Anggaran Militer Jepang Dinaikkan ke Level Tertinggi, Korut Siapkan “Serangan Balasan”

2026/08/24

AKURAT.CO Jepang dan Korea Utara kembali terlibat ketegangan. Pyongyang mengecam rencana Tokyo menaikkan anggaran pertahanan ke level tertinggi sepanjang sejarah dan mengancam akan melakukan “serangan balasan menyeluruh”.

Korea Utara pada Sabtu, 22 Agustus 2026, mengecam rencana Jepang mengalokasikan 8,9 triliun yen atau sekitar USD56 miliar untuk pertahanan pada tahun fiskal mendatang. Angka tersebut berpotensi meningkat hingga sekitar 10 triliun yen setelah berbagai proyek yang pendanaannya belum ditentukan ikut dihitung.

Melalui media pemerintah Rodong Sinmun, Pyongyang menyebut peningkatan anggaran militer Jepang sebagai ekspansi berbahaya yang dapat memperburuk keamanan kawasan.

Korea Utara bahkan memperingatkan bahwa langkah Jepang tidak akan diabaikan dan mengancam akan memberikan “serangan balasan menyeluruh”.

Korea Utara Tuduh Jepang Siapkan Perang

Pyongyang menilai peningkatan belanja pertahanan Jepang bukan sekadar upaya memperkuat pertahanan nasional.

Korea Utara menuduh Tokyo sedang memperbesar kemampuan militernya dan secara bertahap mengubah Pasukan Bela Diri Jepang menjadi kekuatan yang memiliki kemampuan menyerang sasaran dari jarak jauh.

KCNA juga menyoroti rencana Jepang mengembangkan rudal hipersonik yang diluncurkan dari bawah laut, drone serang, sistem komando berbasis kecerdasan buatan serta rudal jarak jauh.

Khusus mengenai rudal Tomahawk buatan Amerika Serikat, Pyongyang menganggap pengadaannya sebagai bukti bahwa Jepang semakin meninggalkan kebijakan pasifis yang dianut setelah Perang Dunia II.

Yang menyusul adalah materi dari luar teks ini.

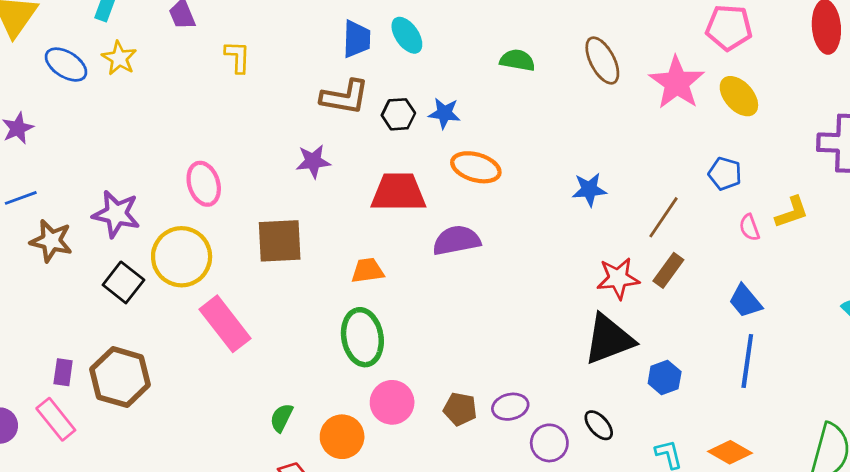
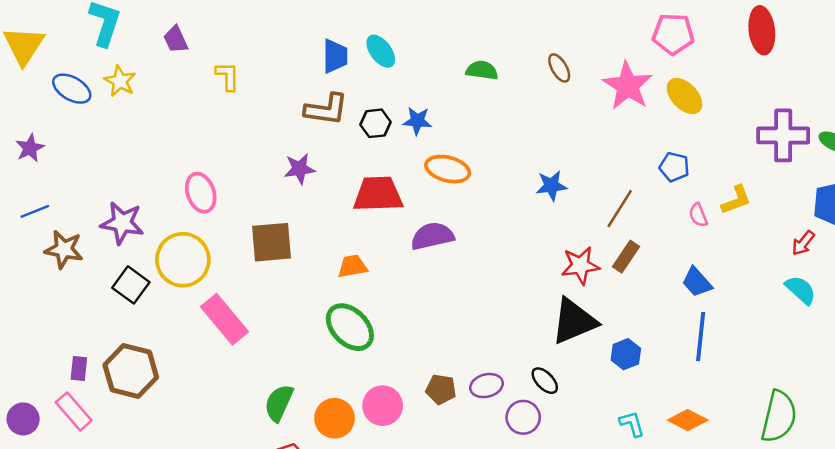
brown ellipse: (602, 60) -> (559, 68), size x0.7
green ellipse: (362, 337) -> (350, 327), turned -33
pink circle: (392, 402) -> (383, 406), moved
green semicircle: (281, 418) -> (279, 403), size x1.4
black ellipse: (599, 425) -> (545, 381), moved

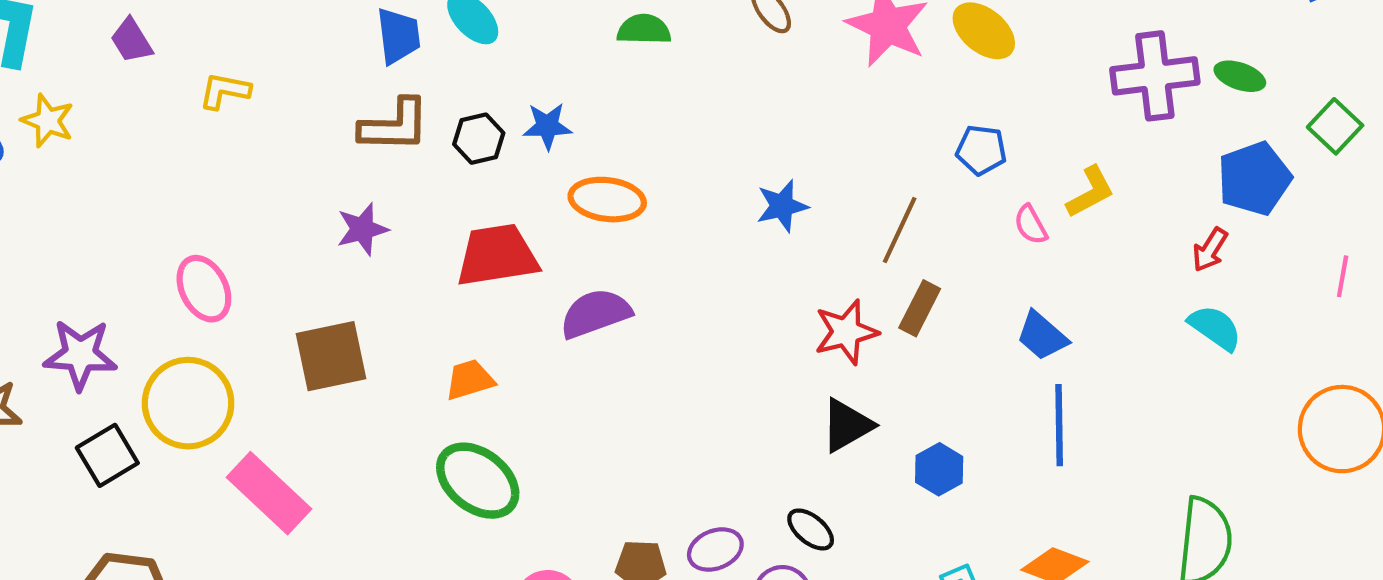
yellow L-shape: (228, 76) -> (225, 91), turned -72
black square: (131, 285) -> (107, 455), turned 30
black triangle: (574, 321) -> (847, 425), size x0.7

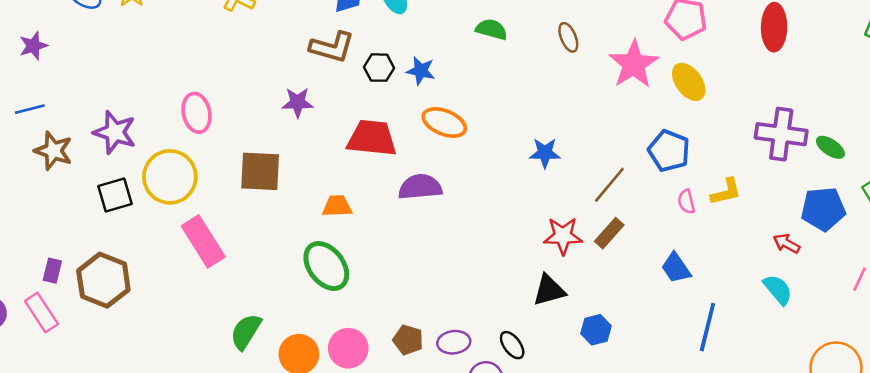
blue pentagon: (981, 150) -> (669, 151), size x1.4
red arrow: (1210, 250) -> (787, 243), turned 72
blue line: (1059, 425) -> (707, 327), moved

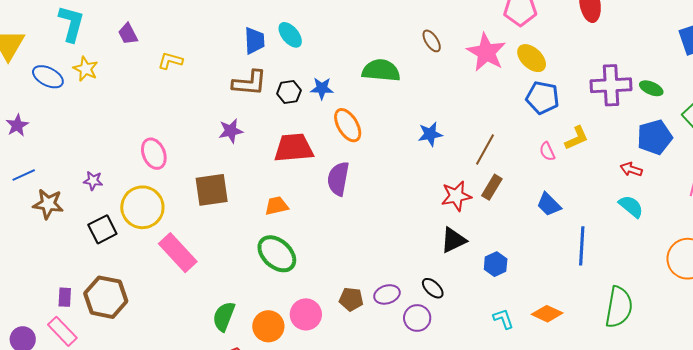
green semicircle: (492, 29) -> (381, 70), moved, size x1.5
orange ellipse: (444, 123) -> (348, 125), turned 48
purple star: (115, 132) -> (93, 181), size x0.6
blue pentagon: (669, 151) -> (543, 98), moved
purple semicircle: (420, 187) -> (338, 179), turned -64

Jepang Perkuat Militer, Korut Merespons

Peningkatan anggaran pertahanan Jepang merupakan bagian dari program pembangunan pertahanan jangka menengah Tokyo. Jepang meningkatkan kemampuan militernya dengan alasan menghadapi ancaman dari China, Korea Utara, dan Rusia.

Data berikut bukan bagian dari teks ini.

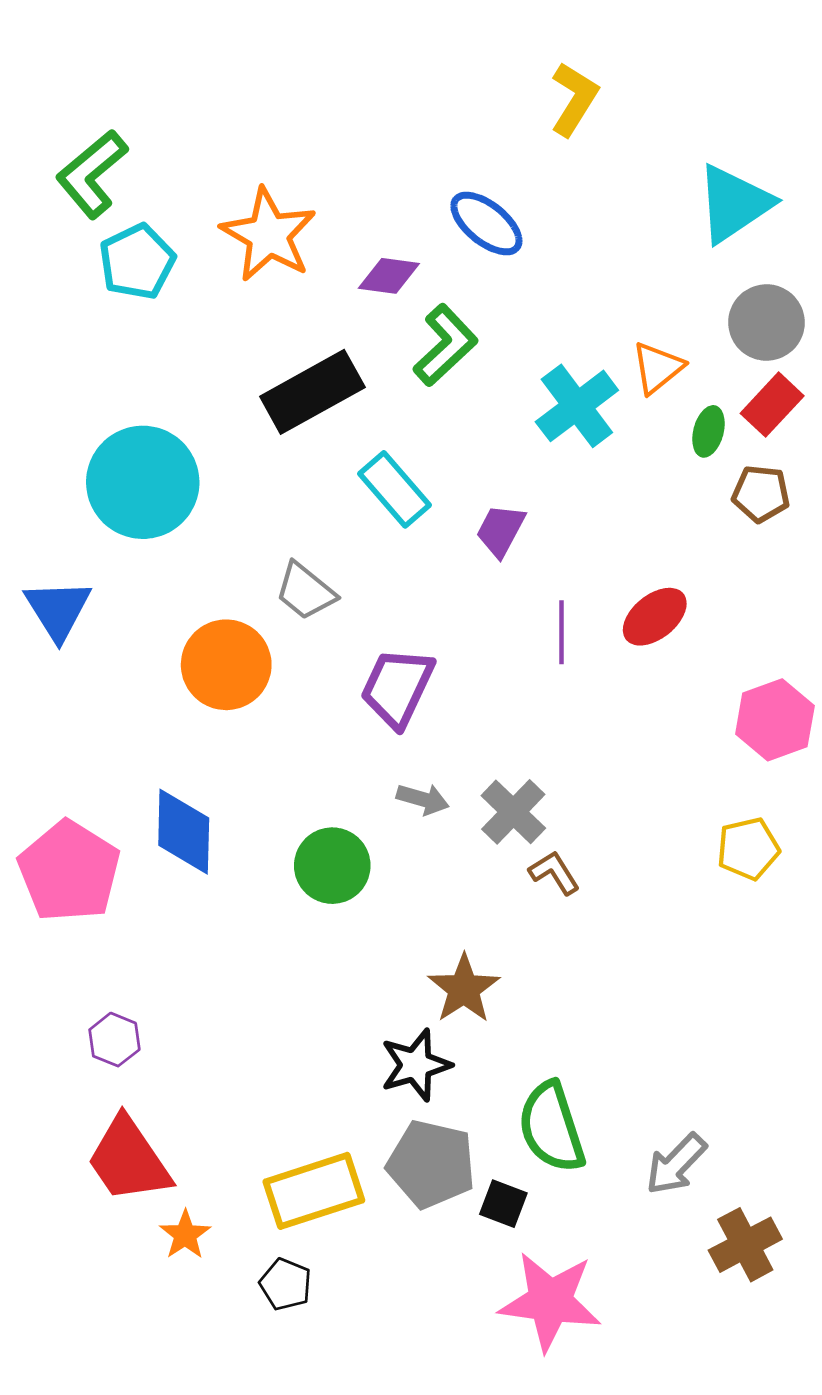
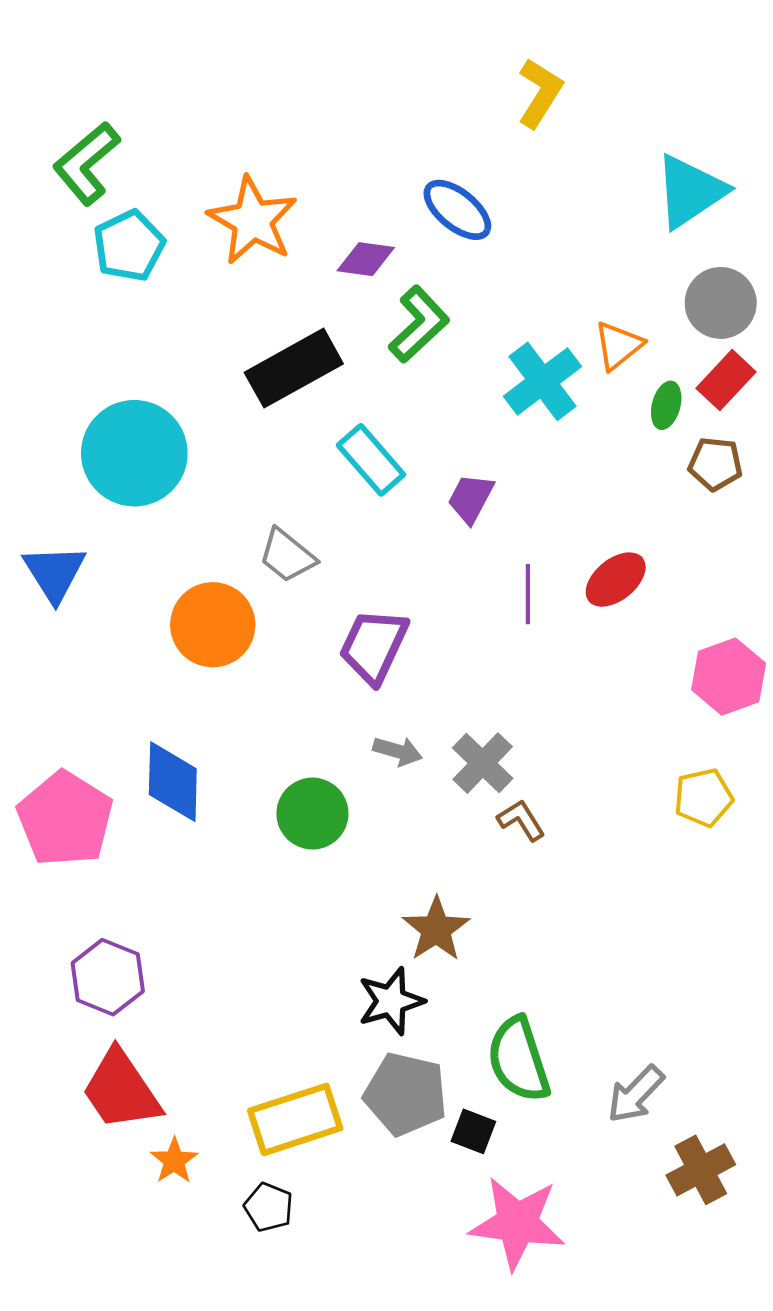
purple hexagon: (114, 1040) -> (108, 977), size x1.5

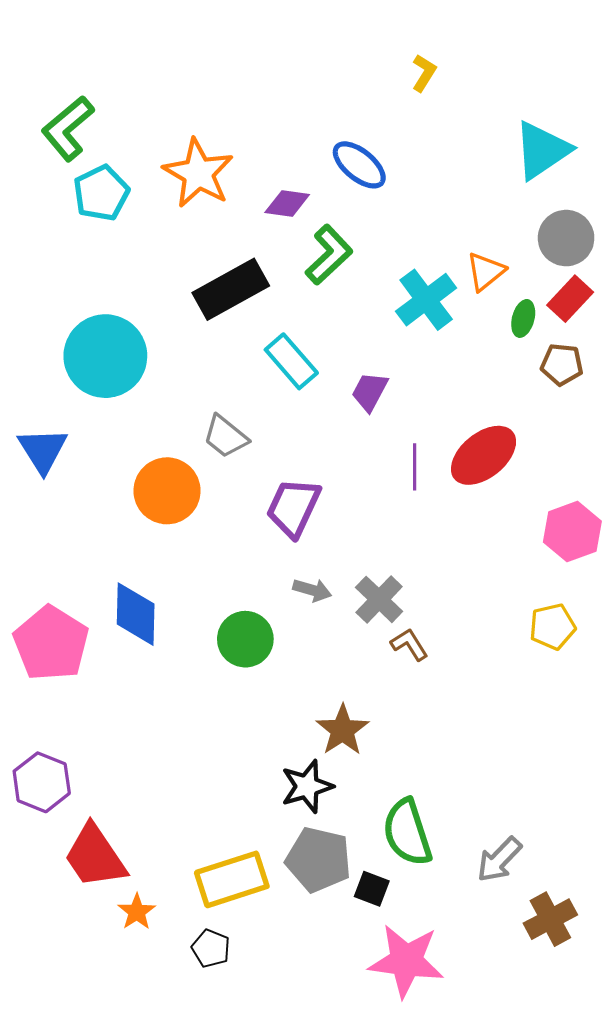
yellow L-shape: (540, 93) -> (424, 73), size x0.7
red ellipse: (616, 580) -> (484, 455), size x1.4
purple hexagon: (108, 977) -> (42, 782), moved

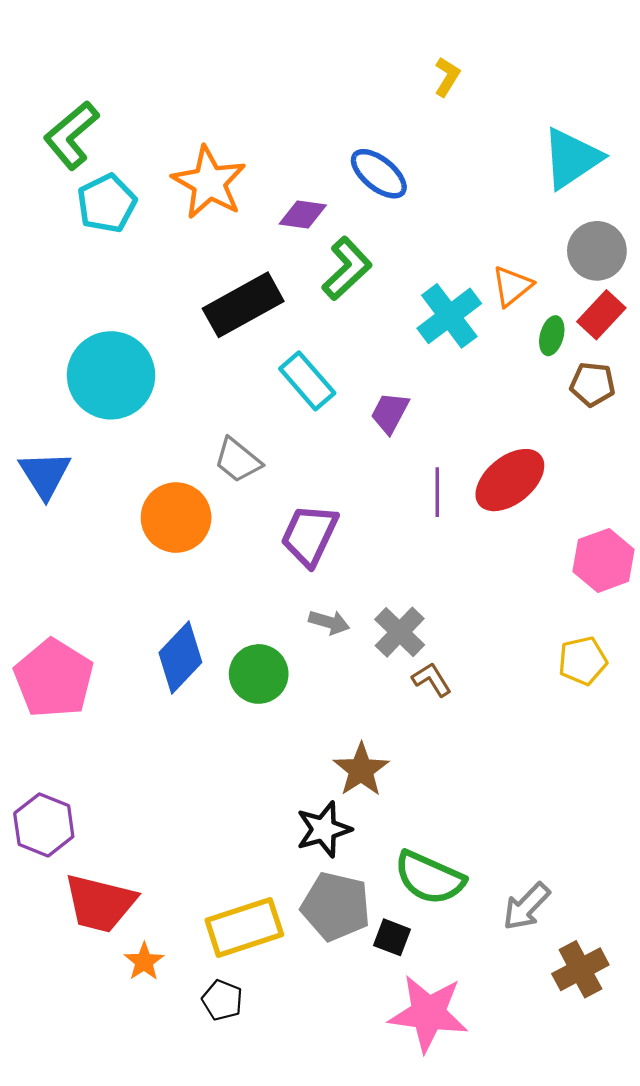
blue diamond: (136, 614) -> (180, 657), moved, turned 42
green semicircle: (407, 832) -> (429, 878), turned -48
red trapezoid: (95, 856) -> (100, 903), turned -42

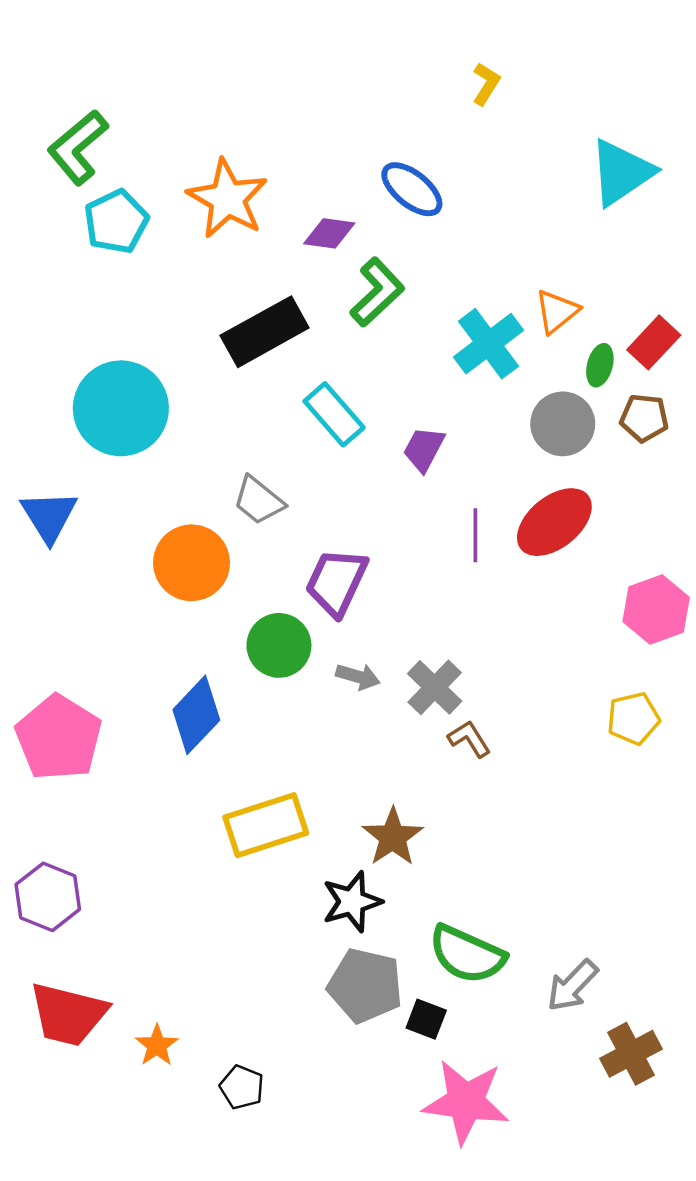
gray circle: (597, 251) -> (563, 424), moved
green circle: (259, 674) -> (279, 645), moved
red trapezoid: (100, 903) -> (68, 1014), moved
yellow rectangle: (244, 927) -> (266, 825), moved

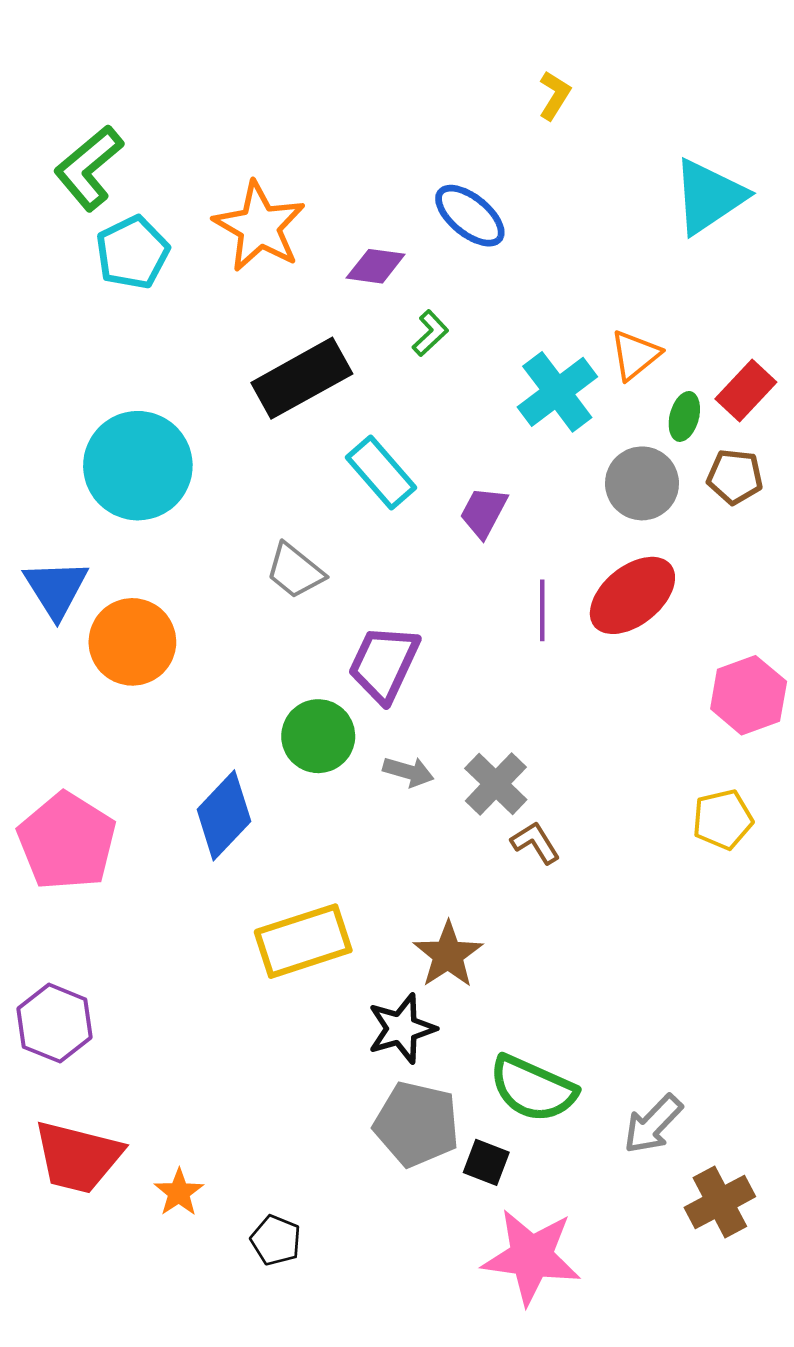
green L-shape: (377, 292) -> (430, 333), size x0.6
orange circle: (192, 563) -> (132, 642), moved

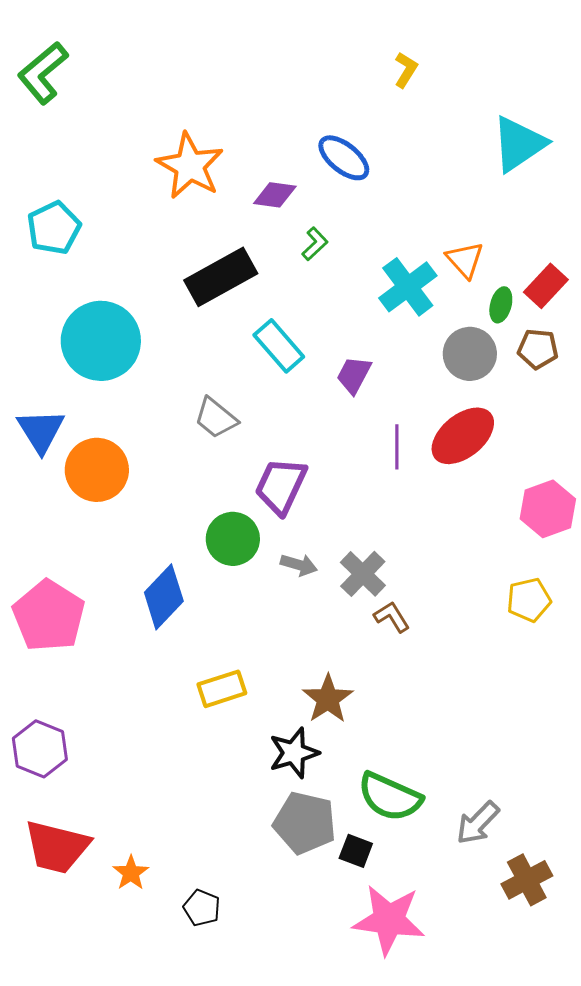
green L-shape: (89, 168) -> (43, 73), moved
cyan pentagon: (132, 253) -> (54, 228), moved
orange triangle: (635, 355) -> (465, 260), turned -33
yellow rectangle: (303, 941) -> (222, 689), size x0.7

Tokyo juga memperkuat kemampuan serangan balik dan sistem pertahanan rudal.

Langkah tersebut memicu kekhawatiran akan terjadinya perlombaan senjata di Asia Timur. China sebelumnya juga mengkritik peningkatan kemampuan militer Jepang.

Di sisi lain, Korea Utara terus mengembangkan kemampuan rudal dan nuklirnya. Ketegangan semakin meningkat setelah Pyongyang beberapa kali melakukan uji coba rudal di tengah dinamika keamanan kawasan.